#### EXERCISE:
Quote the records below word for word, please, from the very first line through the one that contains "Holy Francisco", and nothing beyond it.

··· DATASET RECORDS ···

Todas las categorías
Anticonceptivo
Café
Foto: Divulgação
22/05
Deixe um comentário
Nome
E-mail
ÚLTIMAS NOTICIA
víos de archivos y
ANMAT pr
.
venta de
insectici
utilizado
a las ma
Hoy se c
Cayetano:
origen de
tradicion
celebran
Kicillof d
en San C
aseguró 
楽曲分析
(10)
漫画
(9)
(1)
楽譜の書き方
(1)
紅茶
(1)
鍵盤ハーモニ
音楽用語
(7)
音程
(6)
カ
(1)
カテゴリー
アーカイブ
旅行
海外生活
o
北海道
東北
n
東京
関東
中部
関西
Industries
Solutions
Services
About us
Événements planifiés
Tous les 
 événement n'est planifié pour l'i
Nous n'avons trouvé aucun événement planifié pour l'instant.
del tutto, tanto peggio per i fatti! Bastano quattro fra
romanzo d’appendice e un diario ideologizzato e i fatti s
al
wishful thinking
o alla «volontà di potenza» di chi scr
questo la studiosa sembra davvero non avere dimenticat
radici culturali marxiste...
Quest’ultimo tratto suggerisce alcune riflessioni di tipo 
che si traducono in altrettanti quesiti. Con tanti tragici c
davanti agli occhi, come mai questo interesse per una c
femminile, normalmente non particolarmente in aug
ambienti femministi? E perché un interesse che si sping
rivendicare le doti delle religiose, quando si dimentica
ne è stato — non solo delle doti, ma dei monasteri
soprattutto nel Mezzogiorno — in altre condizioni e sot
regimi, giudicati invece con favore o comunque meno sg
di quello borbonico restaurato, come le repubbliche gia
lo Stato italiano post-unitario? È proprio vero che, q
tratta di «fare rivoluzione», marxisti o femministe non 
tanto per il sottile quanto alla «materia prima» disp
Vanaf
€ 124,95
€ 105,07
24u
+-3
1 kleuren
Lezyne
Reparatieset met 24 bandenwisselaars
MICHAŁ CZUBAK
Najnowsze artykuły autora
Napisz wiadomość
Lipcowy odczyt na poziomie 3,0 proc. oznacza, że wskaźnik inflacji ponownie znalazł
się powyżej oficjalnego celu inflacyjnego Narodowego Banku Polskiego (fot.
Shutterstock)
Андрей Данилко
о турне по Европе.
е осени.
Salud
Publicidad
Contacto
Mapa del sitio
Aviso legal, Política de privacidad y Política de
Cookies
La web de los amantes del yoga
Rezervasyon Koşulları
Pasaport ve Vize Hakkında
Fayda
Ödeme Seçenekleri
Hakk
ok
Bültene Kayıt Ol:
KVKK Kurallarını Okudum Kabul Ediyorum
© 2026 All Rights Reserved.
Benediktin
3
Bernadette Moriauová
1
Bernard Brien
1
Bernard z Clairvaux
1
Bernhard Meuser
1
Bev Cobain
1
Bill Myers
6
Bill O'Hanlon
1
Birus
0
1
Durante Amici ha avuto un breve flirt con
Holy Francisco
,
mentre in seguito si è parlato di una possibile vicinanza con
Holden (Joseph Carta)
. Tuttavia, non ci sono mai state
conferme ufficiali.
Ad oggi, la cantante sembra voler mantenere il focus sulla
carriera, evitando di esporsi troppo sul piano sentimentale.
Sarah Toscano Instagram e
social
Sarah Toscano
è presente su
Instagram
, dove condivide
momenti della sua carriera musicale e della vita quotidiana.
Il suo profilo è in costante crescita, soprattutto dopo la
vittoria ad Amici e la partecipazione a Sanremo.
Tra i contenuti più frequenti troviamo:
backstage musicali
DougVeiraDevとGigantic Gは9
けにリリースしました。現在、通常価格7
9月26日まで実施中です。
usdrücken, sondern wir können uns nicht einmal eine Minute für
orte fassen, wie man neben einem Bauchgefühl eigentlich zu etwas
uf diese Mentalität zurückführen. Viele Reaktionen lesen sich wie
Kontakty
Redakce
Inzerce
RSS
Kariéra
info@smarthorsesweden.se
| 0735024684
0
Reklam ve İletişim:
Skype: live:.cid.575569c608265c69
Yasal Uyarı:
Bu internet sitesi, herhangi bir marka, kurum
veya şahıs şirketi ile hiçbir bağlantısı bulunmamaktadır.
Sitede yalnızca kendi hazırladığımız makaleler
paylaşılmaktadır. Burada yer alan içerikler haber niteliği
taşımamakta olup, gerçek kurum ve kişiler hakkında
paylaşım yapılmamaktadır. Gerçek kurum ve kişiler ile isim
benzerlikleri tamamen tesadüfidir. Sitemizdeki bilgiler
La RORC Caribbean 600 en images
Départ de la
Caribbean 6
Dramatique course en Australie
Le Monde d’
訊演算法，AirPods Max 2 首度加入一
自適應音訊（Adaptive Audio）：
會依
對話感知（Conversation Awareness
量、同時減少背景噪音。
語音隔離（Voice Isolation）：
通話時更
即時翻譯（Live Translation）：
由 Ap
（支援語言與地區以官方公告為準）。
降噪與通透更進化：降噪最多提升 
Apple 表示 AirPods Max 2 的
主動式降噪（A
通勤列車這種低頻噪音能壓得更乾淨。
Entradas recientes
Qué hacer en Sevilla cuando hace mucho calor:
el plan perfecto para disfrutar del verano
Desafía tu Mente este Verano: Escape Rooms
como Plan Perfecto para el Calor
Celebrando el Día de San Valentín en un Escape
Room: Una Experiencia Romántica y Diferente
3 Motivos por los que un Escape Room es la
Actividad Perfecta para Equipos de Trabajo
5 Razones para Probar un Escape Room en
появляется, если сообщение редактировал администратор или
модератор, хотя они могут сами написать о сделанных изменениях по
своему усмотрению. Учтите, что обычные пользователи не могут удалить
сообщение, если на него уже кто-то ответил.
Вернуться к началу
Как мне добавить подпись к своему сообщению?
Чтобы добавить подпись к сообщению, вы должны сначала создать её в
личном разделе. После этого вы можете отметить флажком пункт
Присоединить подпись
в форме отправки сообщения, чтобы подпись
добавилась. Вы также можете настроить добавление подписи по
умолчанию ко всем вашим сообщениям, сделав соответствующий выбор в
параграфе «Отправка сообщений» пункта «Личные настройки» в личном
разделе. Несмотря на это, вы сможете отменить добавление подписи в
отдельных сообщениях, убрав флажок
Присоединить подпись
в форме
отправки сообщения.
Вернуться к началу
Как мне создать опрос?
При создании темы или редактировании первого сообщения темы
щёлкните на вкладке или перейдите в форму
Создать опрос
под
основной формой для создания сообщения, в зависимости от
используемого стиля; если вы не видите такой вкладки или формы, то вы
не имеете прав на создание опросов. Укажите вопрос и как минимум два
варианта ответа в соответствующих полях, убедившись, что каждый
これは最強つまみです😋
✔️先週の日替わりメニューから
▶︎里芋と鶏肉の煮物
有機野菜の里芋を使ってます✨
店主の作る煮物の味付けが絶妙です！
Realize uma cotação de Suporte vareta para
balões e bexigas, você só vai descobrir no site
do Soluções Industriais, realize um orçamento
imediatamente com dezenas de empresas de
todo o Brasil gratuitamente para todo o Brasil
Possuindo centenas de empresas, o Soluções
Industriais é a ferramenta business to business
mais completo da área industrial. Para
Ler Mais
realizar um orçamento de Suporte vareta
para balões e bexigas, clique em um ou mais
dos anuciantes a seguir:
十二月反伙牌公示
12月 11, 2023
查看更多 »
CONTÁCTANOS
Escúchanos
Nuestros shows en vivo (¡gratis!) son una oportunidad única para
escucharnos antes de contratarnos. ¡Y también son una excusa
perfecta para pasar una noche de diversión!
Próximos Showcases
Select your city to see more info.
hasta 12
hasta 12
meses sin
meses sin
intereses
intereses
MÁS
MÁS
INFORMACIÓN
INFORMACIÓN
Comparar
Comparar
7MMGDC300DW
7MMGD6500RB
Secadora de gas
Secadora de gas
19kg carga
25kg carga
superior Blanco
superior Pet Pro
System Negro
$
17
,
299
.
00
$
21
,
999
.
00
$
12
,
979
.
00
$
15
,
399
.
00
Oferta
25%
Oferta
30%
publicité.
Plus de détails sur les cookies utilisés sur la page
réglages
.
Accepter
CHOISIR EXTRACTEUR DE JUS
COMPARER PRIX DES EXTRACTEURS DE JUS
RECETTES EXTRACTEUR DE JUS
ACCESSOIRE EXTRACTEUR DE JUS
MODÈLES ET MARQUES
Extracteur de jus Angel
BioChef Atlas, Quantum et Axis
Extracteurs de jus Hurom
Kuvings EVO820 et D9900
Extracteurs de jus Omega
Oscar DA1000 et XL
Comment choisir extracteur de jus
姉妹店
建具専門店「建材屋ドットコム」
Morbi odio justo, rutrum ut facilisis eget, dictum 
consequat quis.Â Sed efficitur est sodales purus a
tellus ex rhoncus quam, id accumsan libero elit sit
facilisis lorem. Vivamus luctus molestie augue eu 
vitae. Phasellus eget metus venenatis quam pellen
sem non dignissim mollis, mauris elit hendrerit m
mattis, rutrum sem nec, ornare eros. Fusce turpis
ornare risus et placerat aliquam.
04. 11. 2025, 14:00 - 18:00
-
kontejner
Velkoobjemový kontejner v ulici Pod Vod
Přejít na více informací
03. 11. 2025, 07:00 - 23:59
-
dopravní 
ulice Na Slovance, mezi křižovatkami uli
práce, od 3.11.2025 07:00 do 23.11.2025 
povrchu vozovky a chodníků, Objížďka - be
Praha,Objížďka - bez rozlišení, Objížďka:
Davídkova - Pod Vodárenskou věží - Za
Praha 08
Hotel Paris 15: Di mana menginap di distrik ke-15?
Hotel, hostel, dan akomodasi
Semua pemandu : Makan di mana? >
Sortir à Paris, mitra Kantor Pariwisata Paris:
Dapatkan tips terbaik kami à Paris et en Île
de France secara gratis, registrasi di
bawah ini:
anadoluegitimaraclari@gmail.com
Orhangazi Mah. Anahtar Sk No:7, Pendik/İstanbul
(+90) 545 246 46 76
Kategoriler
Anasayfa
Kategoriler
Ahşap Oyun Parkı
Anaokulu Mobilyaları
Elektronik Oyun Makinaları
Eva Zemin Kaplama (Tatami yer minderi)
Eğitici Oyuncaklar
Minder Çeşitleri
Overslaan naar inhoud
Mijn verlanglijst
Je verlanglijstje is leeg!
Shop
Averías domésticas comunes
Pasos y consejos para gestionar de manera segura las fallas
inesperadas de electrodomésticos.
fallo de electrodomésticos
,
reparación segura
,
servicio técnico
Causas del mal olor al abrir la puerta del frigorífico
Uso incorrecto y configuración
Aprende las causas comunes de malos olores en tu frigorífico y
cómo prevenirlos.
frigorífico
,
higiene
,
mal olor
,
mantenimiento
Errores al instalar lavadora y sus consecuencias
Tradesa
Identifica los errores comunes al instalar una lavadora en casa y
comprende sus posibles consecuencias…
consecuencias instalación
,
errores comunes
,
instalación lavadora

···

#### YOUR RESPONSE:
Todas las categorías
Anticonceptivo
Café
Foto: Divulgação
22/05
Deixe um comentário
Nome
E-mail
ÚLTIMAS NOTICIA
víos de archivos y
ANMAT pr
.
venta de
insectici
utilizado
a las ma
Hoy se c
Cayetano:
origen de
tradicion
celebran
Kicillof d
en San C
aseguró 
楽曲分析
(10)
漫画
(9)
(1)
楽譜の書き方
(1)
紅茶
(1)
鍵盤ハーモニ
音楽用語
(7)
音程
(6)
カ
(1)
カテゴリー
アーカイブ
旅行
海外生活
o
北海道
東北
n
東京
関東
中部
関西
Industries
Solutions
Services
About us
Événements planifiés
Tous les 
 événement n'est planifié pour l'i
Nous n'avons trouvé aucun événement planifié pour l'instant.
del tutto, tanto peggio per i fatti! Bastano quattro fra
romanzo d’appendice e un diario ideologizzato e i fatti s
al
wishful thinking
o alla «volontà di potenza» di chi scr
questo la studiosa sembra davvero non avere dimenticat
radici culturali marxiste...
Quest’ultimo tratto suggerisce alcune riflessioni di tipo 
che si traducono in altrettanti quesiti. Con tanti tragici c
davanti agli occhi, come mai questo interesse per una c
femminile, normalmente non particolarmente in aug
ambienti femministi? E perché un interesse che si sping
rivendicare le doti delle religiose, quando si dimentica
ne è stato — non solo delle doti, ma dei monasteri
soprattutto nel Mezzogiorno — in altre condizioni e sot
regimi, giudicati invece con favore o comunque meno sg
di quello borbonico restaurato, come le repubbliche gia
lo Stato italiano post-unitario? È proprio vero che, q
tratta di «fare rivoluzione», marxisti o femministe non 
tanto per il sottile quanto alla «materia prima» disp
Vanaf
€ 124,95
€ 105,07
24u
+-3
1 kleuren
Lezyne
Reparatieset met 24 bandenwisselaars
MICHAŁ CZUBAK
Najnowsze artykuły autora
Napisz wiadomość
Lipcowy odczyt na poziomie 3,0 proc. oznacza, że wskaźnik inflacji ponownie znalazł
się powyżej oficjalnego celu inflacyjnego Narodowego Banku Polskiego (fot.
Shutterstock)
Андрей Данилко
о турне по Европе.
е осени.
Salud
Publicidad
Contacto
Mapa del sitio
Aviso legal, Política de privacidad y Política de
Cookies
La web de los amantes del yoga
Rezervasyon Koşulları
Pasaport ve Vize Hakkında
Fayda
Ödeme Seçenekleri
Hakk
ok
Bültene Kayıt Ol:
KVKK Kurallarını Okudum Kabul Ediyorum
© 2026 All Rights Reserved.
Benediktin
3
Bernadette Moriauová
1
Bernard Brien
1
Bernard z Clairvaux
1
Bernhard Meuser
1
Bev Cobain
1
Bill Myers
6
Bill O'Hanlon
1
Birus
0
1
Durante Amici ha avuto un breve flirt con
Holy Francisco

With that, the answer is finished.